Red Wings defenseman Jonathan Ericsson missed the first round series against the Bruins last season with an injury, and is playing hurt this spring, too.

But he's playing sound hockey.

"In the better games, or the bigger games, he usually is better," Babcock said. "Intensity sometimes in the regular season isn't his calling card, so when he's dialed in, he's a good player."

Niklas Kronwall and Danny DeKeyser have been the two most consistent Red Wings defensemen this season, but Ericsson plays a vital role.

"DeKeyser and Kronwall are the guys who lead the way for us on the back end," Babcock said. "The other guys are more in support roles, but (Ericsson is) an important piece."

Unlucky Lightning

His team might not be scoring as it has, but Lightning coach Jon Cooper isn't worried.

"We're in pretty good spirits actually, given the scenario," Cooper said. "When you look at the tape, some of the (offensive) chances we've missed can leave you scratching your head a little bit.

"That group in there, they're not lacking confidence, I know that."

The Lightning has had some opportunities to score but shots have hit crossbars or goal posts or missed the net or simply stopped by Red Wings goaltender Petr Mrazek.

Luck, Cooper said, will even out.

"We talked about it the other night, (it's a) game of inches," Cooper said. "It was post and crossbar night for us. If we get a couple inches the other way, who knows?

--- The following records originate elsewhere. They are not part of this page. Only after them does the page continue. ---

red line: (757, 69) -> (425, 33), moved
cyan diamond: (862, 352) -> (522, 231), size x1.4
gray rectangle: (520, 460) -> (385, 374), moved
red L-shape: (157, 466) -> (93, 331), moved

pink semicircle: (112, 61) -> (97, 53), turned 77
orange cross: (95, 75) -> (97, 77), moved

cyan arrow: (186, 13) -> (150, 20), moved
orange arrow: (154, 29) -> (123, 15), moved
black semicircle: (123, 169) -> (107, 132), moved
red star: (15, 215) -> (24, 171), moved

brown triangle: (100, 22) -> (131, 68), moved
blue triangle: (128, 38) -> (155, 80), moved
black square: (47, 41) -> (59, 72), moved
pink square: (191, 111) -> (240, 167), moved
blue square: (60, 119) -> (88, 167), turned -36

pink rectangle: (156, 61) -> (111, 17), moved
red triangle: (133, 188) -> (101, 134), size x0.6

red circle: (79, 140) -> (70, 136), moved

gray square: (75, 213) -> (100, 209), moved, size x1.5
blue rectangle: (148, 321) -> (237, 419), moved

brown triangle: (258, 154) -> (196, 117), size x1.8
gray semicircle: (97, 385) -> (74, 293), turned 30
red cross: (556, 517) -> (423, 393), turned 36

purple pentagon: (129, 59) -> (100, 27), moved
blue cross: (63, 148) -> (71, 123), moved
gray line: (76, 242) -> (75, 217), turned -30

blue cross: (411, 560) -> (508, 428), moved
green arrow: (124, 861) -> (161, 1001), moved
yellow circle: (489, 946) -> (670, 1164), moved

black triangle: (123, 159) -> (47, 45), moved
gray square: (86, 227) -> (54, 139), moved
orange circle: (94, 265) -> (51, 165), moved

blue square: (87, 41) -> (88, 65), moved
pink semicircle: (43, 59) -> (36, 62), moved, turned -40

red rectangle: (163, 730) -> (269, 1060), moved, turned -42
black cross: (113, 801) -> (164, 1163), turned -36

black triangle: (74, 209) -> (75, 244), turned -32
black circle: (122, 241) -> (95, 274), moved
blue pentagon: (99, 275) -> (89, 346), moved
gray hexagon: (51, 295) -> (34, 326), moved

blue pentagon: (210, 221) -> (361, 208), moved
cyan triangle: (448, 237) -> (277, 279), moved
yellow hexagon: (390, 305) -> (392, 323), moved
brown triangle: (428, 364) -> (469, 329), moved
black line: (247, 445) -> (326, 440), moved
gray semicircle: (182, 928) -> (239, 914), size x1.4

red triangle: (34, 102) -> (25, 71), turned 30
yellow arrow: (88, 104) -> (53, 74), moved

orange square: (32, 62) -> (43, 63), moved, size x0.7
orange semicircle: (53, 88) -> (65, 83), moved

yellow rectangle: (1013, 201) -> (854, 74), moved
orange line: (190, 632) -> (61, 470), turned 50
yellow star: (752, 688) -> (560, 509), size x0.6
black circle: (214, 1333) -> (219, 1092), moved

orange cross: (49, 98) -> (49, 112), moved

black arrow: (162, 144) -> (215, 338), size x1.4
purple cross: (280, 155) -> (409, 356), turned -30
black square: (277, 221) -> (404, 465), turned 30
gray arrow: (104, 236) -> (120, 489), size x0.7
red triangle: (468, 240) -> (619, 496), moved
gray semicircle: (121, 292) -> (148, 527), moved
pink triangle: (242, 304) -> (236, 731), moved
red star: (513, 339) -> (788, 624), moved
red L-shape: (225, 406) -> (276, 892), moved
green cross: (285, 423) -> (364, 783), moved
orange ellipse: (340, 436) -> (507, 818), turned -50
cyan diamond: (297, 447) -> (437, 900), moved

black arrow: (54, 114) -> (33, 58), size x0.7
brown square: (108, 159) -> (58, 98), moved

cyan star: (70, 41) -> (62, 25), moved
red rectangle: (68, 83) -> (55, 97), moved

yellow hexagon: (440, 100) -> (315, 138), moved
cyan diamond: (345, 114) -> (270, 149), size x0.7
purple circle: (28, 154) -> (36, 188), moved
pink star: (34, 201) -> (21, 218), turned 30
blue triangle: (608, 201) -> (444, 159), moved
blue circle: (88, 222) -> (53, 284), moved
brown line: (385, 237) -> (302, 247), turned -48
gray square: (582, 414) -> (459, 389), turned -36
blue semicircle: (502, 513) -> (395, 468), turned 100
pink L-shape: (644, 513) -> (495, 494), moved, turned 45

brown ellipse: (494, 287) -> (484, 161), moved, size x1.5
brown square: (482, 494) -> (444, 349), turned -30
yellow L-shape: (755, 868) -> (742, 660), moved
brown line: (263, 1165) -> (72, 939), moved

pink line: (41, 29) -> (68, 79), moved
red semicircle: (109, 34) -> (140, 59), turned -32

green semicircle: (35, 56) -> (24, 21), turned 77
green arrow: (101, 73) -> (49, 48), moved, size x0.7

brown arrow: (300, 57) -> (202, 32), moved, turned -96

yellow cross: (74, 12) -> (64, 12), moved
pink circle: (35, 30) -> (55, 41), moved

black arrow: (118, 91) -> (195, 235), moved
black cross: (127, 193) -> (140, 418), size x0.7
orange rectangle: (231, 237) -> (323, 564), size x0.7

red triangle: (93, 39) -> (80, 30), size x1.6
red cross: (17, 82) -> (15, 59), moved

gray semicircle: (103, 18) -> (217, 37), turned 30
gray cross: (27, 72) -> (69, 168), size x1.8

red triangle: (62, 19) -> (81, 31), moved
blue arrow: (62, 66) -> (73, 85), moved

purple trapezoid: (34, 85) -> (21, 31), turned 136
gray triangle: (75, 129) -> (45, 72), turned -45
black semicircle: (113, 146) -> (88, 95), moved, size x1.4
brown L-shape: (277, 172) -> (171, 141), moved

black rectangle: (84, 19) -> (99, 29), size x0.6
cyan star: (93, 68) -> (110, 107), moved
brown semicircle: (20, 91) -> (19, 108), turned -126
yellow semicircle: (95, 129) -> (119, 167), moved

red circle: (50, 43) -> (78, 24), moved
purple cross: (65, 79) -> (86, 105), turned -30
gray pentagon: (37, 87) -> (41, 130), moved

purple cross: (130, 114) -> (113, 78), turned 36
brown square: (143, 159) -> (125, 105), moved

"This series is that tight, and you just have to keep plugging away and I truly believe you earn your own breaks. Eventually, if you just keep competing and stick to your structure, they're going to go in for you."

Old friends

Lightning forward Tyler Johnson (Spokane, Wash.) and Red Wings center Landon Ferraro (Vancouver) would play regularly on summer leagues since they were about 12 years old.

"He's a great kid," Johnson said. "It's fun to see him. When you're playing with people like that your whole life, it's cool to see them succeed."

Ferraro remembers Johnson's family driving "a big mini bus" to summer leagues.

Ice chips

NBA legend Charles Barkley had some words of encouragement for the Lightning during Wednesday's "Inside the NBA."

"Come on Tampa Bay, I haven't given up on you yet coach Coop," he said.

Cooper said he met Barkley in Los Angeles last year and was impressed by the way he carried himself.

"After spending a few hours with the guy, he was one of the greatest guys I've met," Cooper said. "I marveled at how he is with other people, the stories he told, and how genuine he was."

... Babcock, on how scoring is difficult in this series for players such as Gustav Nyquist: "There's not a lot of room, so it's hard to be the offensive guy people think you are. You have to play well. His Game 1 wasn't very good, his Game 2 was better. Game 3 was his best."